> GIVEN RECORDS

_ _ _ _ _ _ _

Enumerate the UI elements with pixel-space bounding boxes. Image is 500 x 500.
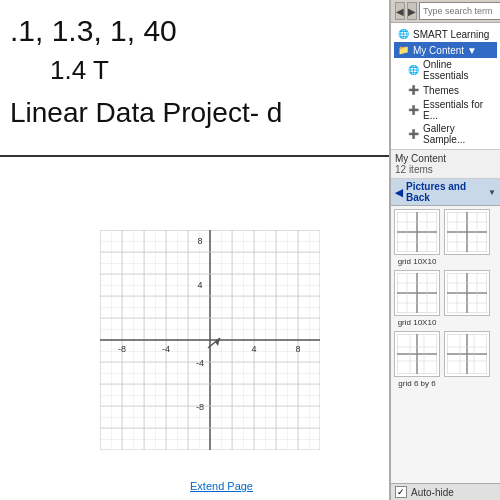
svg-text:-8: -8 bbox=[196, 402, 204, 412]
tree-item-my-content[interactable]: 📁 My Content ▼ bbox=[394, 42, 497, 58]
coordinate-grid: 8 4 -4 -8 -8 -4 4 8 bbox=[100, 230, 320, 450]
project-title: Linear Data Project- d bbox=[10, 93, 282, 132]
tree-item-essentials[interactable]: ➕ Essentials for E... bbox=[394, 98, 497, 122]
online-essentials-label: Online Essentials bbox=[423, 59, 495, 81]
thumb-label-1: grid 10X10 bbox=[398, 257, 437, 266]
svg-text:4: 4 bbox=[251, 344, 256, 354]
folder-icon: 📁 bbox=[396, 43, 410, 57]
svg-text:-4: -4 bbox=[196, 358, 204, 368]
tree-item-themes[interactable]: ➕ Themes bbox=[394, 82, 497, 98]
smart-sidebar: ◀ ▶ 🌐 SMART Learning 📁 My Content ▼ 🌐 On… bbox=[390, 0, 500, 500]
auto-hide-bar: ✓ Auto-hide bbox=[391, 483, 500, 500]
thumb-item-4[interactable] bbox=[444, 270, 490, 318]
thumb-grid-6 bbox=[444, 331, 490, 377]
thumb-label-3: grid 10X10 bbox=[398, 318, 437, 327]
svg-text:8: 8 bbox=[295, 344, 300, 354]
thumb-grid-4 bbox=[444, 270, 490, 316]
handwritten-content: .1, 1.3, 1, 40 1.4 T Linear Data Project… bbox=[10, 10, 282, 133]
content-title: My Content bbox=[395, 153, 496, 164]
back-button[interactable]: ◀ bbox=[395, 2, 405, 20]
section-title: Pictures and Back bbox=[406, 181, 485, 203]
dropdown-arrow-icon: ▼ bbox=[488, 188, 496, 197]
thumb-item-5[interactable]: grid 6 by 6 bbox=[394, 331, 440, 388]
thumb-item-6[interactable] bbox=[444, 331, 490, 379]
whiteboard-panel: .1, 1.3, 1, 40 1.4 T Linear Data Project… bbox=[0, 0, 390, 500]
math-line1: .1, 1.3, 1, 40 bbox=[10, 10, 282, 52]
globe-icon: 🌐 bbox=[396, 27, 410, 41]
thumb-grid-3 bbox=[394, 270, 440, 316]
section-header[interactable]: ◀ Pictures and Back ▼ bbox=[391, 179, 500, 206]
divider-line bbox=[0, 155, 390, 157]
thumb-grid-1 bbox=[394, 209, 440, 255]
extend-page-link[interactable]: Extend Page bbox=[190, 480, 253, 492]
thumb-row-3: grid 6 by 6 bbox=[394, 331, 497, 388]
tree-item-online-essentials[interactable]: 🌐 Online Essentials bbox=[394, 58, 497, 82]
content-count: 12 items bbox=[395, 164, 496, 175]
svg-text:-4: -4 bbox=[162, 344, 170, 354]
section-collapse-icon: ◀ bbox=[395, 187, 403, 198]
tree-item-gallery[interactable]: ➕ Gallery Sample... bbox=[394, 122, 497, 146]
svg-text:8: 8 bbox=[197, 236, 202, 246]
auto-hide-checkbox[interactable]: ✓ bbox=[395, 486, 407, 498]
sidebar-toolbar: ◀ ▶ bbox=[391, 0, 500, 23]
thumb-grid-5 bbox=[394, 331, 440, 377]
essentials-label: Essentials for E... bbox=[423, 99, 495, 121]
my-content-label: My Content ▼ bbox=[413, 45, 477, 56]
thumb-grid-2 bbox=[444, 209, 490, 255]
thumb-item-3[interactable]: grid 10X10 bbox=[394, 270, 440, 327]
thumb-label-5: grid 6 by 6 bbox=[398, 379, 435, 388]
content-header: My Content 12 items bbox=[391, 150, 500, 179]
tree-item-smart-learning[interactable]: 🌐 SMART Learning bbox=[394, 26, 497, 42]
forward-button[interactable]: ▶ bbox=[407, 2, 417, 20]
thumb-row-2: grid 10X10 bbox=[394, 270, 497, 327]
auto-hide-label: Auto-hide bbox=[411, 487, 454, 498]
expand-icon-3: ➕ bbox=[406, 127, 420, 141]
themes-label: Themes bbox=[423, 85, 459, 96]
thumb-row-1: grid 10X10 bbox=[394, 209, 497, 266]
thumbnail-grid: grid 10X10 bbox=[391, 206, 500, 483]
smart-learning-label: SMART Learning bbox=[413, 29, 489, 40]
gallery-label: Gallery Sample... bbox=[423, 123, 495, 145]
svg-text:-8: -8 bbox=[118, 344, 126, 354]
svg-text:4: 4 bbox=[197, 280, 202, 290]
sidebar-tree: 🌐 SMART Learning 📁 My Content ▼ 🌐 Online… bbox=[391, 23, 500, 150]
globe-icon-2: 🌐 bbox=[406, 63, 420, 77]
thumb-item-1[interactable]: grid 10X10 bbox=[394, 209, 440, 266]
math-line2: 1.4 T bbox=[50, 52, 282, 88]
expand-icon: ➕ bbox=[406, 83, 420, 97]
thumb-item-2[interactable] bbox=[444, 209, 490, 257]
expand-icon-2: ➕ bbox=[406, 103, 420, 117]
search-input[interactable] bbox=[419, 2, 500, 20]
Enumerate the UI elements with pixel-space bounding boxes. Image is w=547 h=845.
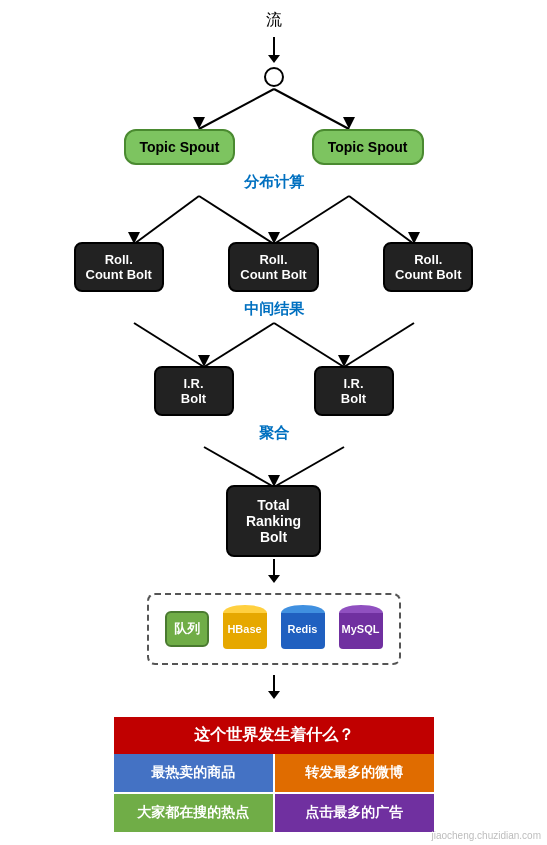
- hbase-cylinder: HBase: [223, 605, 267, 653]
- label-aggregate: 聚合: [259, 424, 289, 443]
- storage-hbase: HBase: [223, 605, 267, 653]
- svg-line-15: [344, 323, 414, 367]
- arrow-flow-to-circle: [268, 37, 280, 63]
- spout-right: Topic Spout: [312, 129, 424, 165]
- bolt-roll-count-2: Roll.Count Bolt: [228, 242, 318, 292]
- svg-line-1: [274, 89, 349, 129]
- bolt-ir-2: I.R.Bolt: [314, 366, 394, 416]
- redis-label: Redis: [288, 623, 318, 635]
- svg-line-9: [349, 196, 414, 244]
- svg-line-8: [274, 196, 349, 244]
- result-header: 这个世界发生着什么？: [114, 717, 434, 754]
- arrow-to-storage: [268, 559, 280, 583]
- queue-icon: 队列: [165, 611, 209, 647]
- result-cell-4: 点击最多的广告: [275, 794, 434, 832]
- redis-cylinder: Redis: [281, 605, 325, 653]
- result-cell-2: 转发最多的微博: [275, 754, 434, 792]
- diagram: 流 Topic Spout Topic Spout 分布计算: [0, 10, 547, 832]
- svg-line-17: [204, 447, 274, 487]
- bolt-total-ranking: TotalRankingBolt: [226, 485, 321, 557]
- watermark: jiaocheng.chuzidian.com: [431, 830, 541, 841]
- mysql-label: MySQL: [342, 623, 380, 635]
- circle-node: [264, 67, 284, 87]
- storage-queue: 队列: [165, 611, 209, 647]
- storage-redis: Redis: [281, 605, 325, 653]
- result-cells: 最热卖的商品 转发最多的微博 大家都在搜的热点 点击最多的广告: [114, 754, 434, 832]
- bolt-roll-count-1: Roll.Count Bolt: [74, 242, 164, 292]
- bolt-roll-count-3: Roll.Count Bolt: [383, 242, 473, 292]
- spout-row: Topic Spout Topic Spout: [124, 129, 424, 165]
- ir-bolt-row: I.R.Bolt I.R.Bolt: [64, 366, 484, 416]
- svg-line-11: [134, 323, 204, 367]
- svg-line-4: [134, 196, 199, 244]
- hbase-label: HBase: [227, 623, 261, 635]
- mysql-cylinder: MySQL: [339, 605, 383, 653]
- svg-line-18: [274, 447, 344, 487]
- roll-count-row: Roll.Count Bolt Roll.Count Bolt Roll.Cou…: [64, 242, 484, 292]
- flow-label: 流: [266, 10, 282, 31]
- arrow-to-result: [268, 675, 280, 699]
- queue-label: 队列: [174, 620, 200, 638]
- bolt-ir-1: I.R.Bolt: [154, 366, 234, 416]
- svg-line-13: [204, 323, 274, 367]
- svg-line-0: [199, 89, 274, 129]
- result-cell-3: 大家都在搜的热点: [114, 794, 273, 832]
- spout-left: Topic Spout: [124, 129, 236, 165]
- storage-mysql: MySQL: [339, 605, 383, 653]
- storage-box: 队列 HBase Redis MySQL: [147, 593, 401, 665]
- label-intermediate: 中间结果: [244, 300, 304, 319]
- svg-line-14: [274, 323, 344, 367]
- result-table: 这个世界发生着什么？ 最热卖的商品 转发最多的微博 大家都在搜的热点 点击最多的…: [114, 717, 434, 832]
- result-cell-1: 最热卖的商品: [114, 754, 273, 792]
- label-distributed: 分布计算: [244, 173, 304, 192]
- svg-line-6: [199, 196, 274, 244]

_ _ _ _ _ _ _

> WORK TASK
Look through the material above for "essentials" and copy the lines that have it.

> RESPONSE TO THE TASK
tree-item-essentials[interactable]: ➕ Essentials for E... bbox=[394, 98, 497, 122]
online-essentials-label: Online Essentials bbox=[423, 59, 495, 81]
tree-item-online-essentials[interactable]: 🌐 Online Essentials bbox=[394, 58, 497, 82]
essentials-label: Essentials for E... bbox=[423, 99, 495, 121]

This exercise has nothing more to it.